Most governments most of the time historically have run budget deficits. This is essential, because if the rest of us want to build up our savings in pounds (including foreigners in ‘the rest of us’) it turns out the UK Government will be forced, on way or another, to run a deficit. A good deficit will prevent a recession from happening, and a bad deficit would be the result of a recession happening and tax receipts crashing while welfare payments rise, when everyone wants to save and not spend. To explain the logic properly would mean going into too much detail here, but believe me it is a mathematical (or accounting) fact of life.

Doesn’t all this mean the Government getting further and further into a burdensome ‘debt’, which future generations will have to repay, so that government borrowing is somehow immoral, and especially so if it isn’t to pay for investments in the future?

Not once you understand that monetary sovereign governments can’t and don’t really borrow in their own currencies, at all, in the conventional sense of the term. When you or I, or a business, of a local authority, borrow in pounds, then later on we will have to repay that debt and the interest on it, or we will go broke. We are (obviously) not monetary sovereigns. We face a financing constraint.

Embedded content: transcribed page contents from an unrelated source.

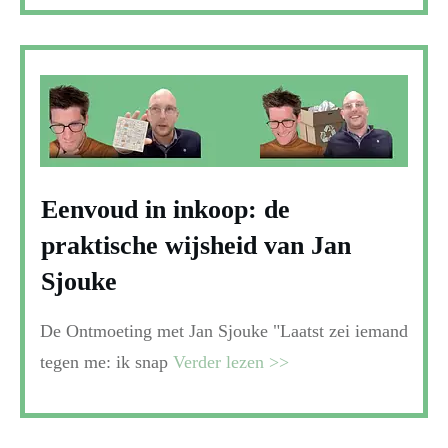
Eenvoud in inkoop: de
praktische wijsheid van Jan
Sjouke
De Ontmoeting met Jan Sjouke "Laatst zei iemand
tegen me: ik snap
Verder lezen >>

It is different for the UK Government. I have already said that the Government spends new money into circulation, and then uses taxes to destroy some of that money so that there won’t be rising inflation. Ideally, the Government should spend more than it taxes, when it is running a deficit, to ensure that total spending in the economy is at the right level to maintain full employment. The total level of public spending, how it is divided up between public goods, and the structure of the taxation necessary to limit inflation, are then political issues.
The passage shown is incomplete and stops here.